Bill Bennett’s other addiction – last word

Charles Kaiser

Ah, the joys of Washington: that wonderful city where sanctimony and intellectual dishonesty are treated like virtues instead of vices. Former Education secretary William Bennett has made millions preaching virtue to Americans (typical speaking fee: $50,000; biggest best-seller: The Book of Virtues).

But this Washington prince got caught with his hand on a one-armed bandit when Newsweek and The Washington Monthly simultaneously revealed that he had a gambling addiction. According to Newsweek, this particular character flaw cost him more than $500,000 in just two days in Las Vegas this spring, while one source estimated his total losses at a whopping $8 million. (Bennett prefers games that require little or no skill and absolutely no human contact: slot machines and video poker.)

Bennett took the standard route of every transgressor who has always considered himself above criticism: First he denied that he had done anything wrong; then he promised to stop doing it. When the rage of his fellow “moralists” showed no sign of abating, he issued a terse statement, declaring his gambling days were over. “This is not an example I wish to set,” he declared. Then he refused to say anything else.
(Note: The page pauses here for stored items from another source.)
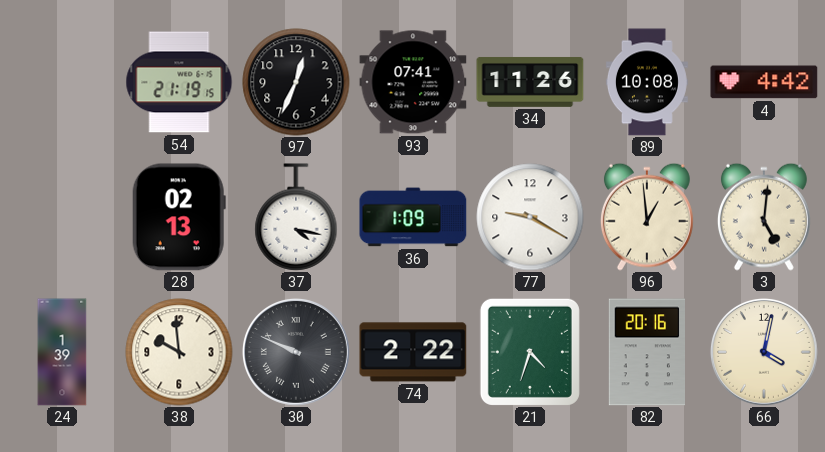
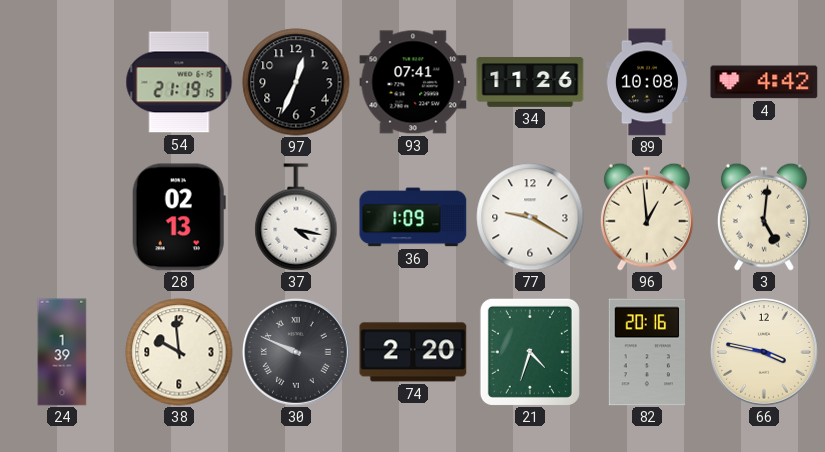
74: 2:22 -> 2:20
66: 4:02 -> 3:47
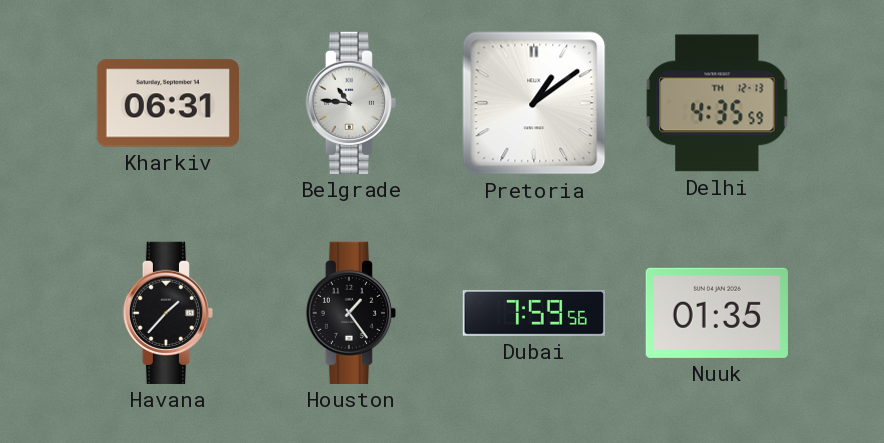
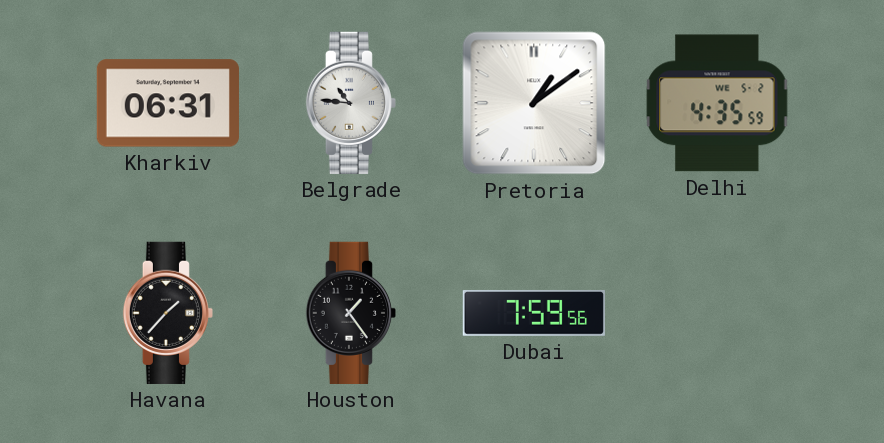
Delhi date: TH 12-13 -> WE 5-2
Nuuk: 01:35 -> none
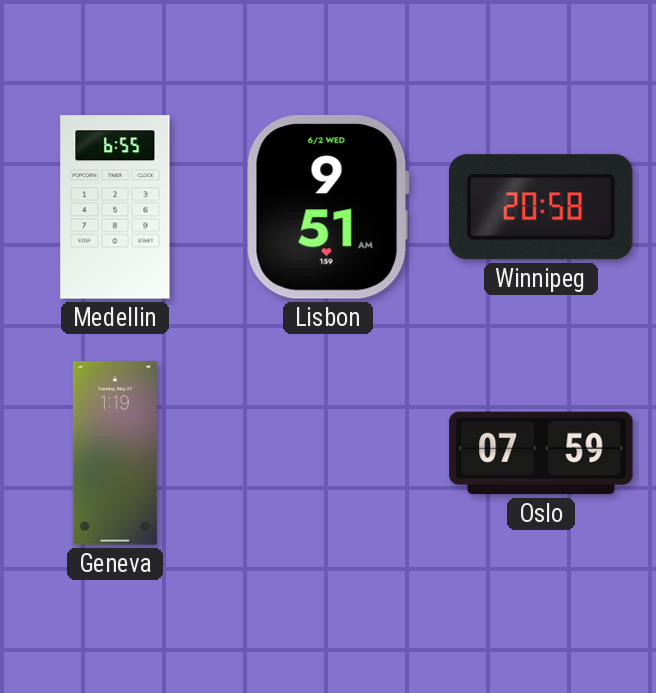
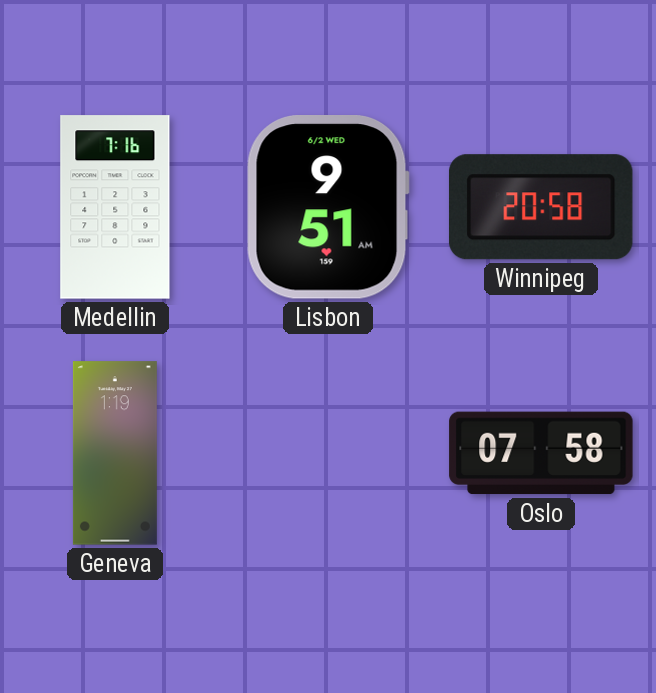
Medellin: 6:55 -> 7:16
Oslo: 07:59 -> 07:58
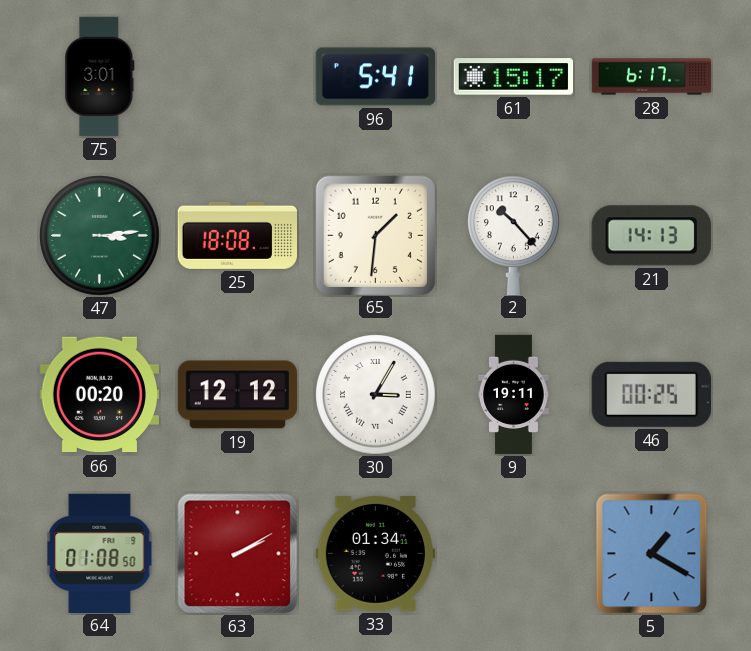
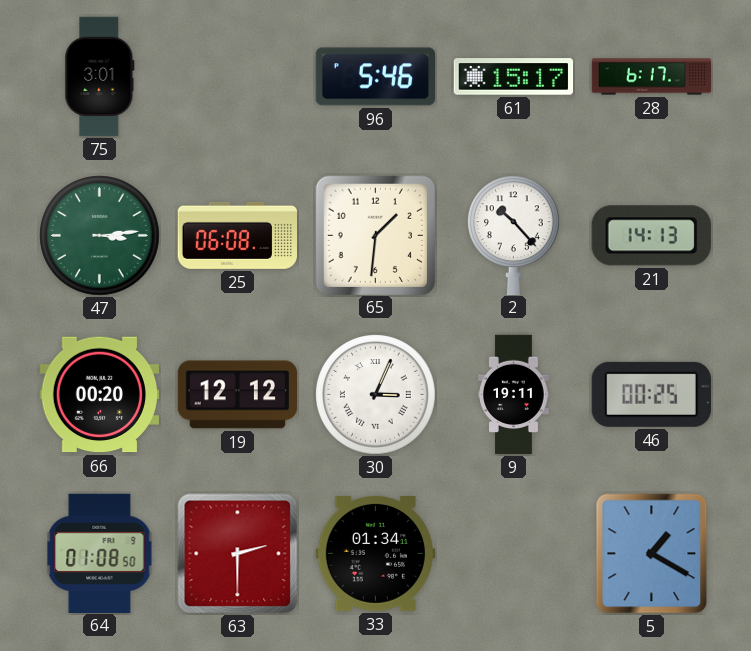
96: 5:41 -> 5:46
25: 18:08 -> 06:08
30: 3:05 -> 3:04
63: 2:10 -> 2:30
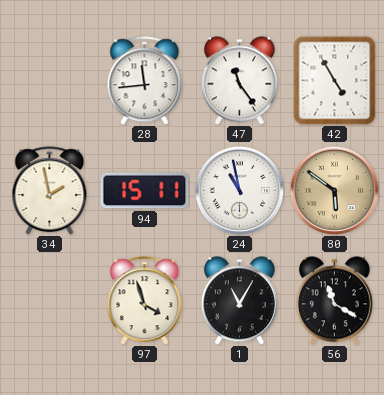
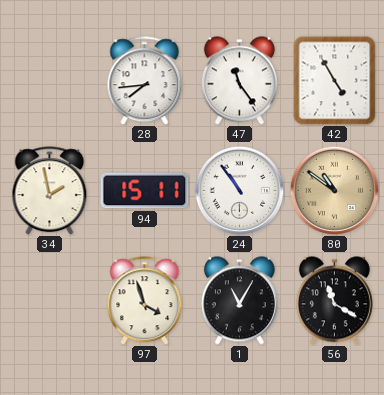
28: 11:44 -> 7:44
24: 10:58 -> 10:54
80: 5:51 -> 10:51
Anyone who has witnessed one of Bennett’s Sunday talk show performances knows how much he is addicted to sanctimony, a quality Merriam-Webster defines as “affected or hypocritical holiness.” But as is the case in so many other pillars of the right-wing establishment, Bennett’s intellectual dishonesty is by far his most dangerous quality.

When Bill Clinton made his first speech before the Human Rights Campaign in 1997, Bennett went on ABC’s This Week to announce a sobering discovery: “This is tough news. It’s not pleasant to hear.” But apparently somebody had to say it: Homosexuality “takes 30 years off your life,” he added. According to the white-haired sage, the typical life expectancy of a gay man was just 43.

The source of this startling “fact” was “research” by Paul Cameron, a particularly questionable “investigator” who had been thrown out of the American Psychological Association for misrepresenting the findings of others and engaging in dubious research techniques. (For this fact I am indebted to my fellow Advocate columnist Andrew Sullivan.) And the basis for Cameron’s estimate of gay life expectancy: He collected the obituaries from gay newspapers during the height of the AIDS epidemic and found that the average age at death of the gay men written about in these articles was 43.

As Sullivan said at the time, if Bennett had said anything equally idiotic about African-Americans, he would have instantly lost “any credibility.” But “with gay men and women, such statements are regarded as completely banal, and Bennett actually gains points among some conservatives for voicing them.”

Of course, the same double standard applies to Rick Santorum, another pillar of the Washington establishment, who equated consensual acts between gay adults in the privacy of their own home with incest and polygamy–a comparison that quickly won him the renewed support of most of the Republican establishment, including George W. Bush. Not exactly the same treatment Trent Lott received when he lionized the party’s senile scholar of racial segregation, Strom Thurmond.

As a fierce opponent of abortion, the junior senator from Pennsylvania has often told the story of the loss of his fourth child, Gabriel, who was born prematurely in his wife’s 20th week of pregnancy and died two hours later. The couple took Gabriel’s body home to let their three other young children hold the baby before burying him. As Mike Signorile wrote recently, this “weirdness” is “pretty jarring” in the context of Santorum “condemning other people’s behavior.”

“I mean,” Signorile asked, “how much more perverted can you get than walking around with a dead 5-month-old fetus and having your kids caress it?”

Indeed. But in Washington, Santorum remains a respected senior member of the Republican leadership of the United States Senate.